According to the government, the authority would plan, co-ordinate, manage and administer metropolitan trams and metropolitan and regional buses and trains, replacing the previous structure of multiple agencies. The authority was established in late 2011, and was expected to be fully operational by mid-2012. Public Transport Victoria assumed the rail, tram and bus responsibilities of the former Director of Public Transport and the activities of the Transport Ticketing Authority and MetLink, which were abolished.

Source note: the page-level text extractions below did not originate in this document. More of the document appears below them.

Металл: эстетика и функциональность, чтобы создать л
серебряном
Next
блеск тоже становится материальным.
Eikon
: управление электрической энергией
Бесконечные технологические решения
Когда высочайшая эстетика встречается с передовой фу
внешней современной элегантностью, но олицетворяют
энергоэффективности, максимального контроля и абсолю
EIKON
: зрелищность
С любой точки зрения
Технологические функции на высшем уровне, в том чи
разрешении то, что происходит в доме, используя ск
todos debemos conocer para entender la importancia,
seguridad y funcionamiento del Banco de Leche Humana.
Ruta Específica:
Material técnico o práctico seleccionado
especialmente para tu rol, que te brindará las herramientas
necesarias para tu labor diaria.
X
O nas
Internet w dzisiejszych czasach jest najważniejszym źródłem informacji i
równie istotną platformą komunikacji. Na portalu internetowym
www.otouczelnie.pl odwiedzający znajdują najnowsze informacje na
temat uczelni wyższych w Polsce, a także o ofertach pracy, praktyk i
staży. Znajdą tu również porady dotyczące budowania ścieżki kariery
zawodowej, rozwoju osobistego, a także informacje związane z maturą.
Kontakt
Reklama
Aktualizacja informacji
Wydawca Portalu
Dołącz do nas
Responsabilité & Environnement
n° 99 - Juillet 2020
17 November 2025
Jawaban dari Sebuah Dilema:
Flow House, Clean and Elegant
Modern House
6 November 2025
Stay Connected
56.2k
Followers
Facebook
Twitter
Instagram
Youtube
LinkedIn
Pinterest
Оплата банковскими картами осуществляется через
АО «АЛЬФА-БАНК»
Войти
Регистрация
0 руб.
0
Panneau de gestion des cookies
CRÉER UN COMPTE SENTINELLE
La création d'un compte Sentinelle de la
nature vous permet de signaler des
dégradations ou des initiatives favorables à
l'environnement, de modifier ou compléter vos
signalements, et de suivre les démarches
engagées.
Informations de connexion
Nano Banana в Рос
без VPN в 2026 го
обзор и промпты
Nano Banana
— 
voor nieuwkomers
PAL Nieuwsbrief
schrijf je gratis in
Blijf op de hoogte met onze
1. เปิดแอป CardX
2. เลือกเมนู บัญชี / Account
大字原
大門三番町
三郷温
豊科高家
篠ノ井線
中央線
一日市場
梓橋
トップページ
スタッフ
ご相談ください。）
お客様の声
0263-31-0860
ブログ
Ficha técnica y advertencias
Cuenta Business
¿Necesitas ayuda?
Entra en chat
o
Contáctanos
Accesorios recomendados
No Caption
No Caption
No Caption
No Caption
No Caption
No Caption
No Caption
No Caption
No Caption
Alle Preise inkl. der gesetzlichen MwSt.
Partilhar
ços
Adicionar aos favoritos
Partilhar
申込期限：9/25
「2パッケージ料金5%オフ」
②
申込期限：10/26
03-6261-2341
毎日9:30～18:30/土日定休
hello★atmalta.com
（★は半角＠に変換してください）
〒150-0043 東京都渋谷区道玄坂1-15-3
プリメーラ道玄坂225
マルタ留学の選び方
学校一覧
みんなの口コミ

====Transport for Victoria====
In 2016, the state government established a new coordinating agency for transport in the state. It serves as an umbrella agency, overseeing the activities of several other transport organisations and agencies across multiple modes of transport. This includes VicRoads, Public Transport Victoria and V/Line. The agency was established in 2017 and operates under the Department of Economic Development, Jobs, Transport and Resources.

====Taxi Services Commission====
The government announced a Taxi Industry Inquiry and the establishment of a Taxi Services Commission (TSC) in early 2011. The inquiry, headed by Allan Fels, was conducted by the TSC. The government introduced the Transport Legislation Amendment (Taxi Services Reform and Other Matters) Act 2011, which was enacted in late June 2011 to empower the inquiry. The TSC, established on 19 July 2011, became the state's taxi and hire-car regulator on 1 July 2013.

====Port of Hastings Development Authority====
The government reversed the late-2010 merger of the Port of Melbourne Corporation (PMC) and the Port of Hastings Corporation by establishing the new Port of Hastings Development Authority to oversee development of a new port in Hastings. The Transport Legislation Amendment (Port of Hastings Development Authority) Bill 2011 was passed by the Parliament of Victoria in late 2011, and the authority began operations on 1 January 2012.

===Safety regulation===
The safety of rail operations in Melbourne is regulated by the 2006 Rail Safety Act, which applies to commercial passenger and freight operations and tourist and heritage railways. The act created a framework of safety requirements for all rail-industry participants, and requires rail operators who manage infrastructure and rolling stock to obtain accreditation before commencing operations. Accredited rail operators are required to have a safety-management system to guide their operations. Sanctions for violations of the safety requirements established by the Rail Safety Act are outlined in the Transport (Compliance and Miscellaneous) Act 1983.

Safety regulation of the bus and marine sectors is overseen by the Director, Transport Safety under the 2009 Bus Safety Act and the Marine Act 1988, respectively. The sectors are subject to a no-fault safety-investigation plan conducted by the Chief Investigator, Transport Safety. The safety regulator for Melbourne's rail, bus and marine systems is Transport Safety Victoria, established under the Transport Integration Act 2010.

Rail, bus and marine operators in Victoria can be subjected to no-fault investigations by the Chief Investigator, Transport Safety or the Australian Transport Safety Bureau (ATSB). The chief investigator is charged by Part 7 of the Transport Integration Act 2010 with investigating rail, bus and marine safety matters, including incidents. The ATSB has jurisdiction over rail matters (on a designated interstate rail network), marine matters (if the ship(s) is under Australian or AMSA regulation) and bus-safety matters (by invitation of a jurisdiction).

===Fares, ticketing and conduct===
Ticketing requirements for rail, tram and bus service in Victoria are primarily contained in Transport (Ticketing) Regulations 2006 and the Victorian Fares and Ticketing Manual. Rules about safe and fair behaviour on trains and trams in Victoria are generally contained in the Transport (Compliance and Miscellaneous) Act 1983 and Transport (Conduct) Regulations 2005. Conduct requirements for buses are set out in that act and Transport (Passenger Vehicles) Regulations 2005.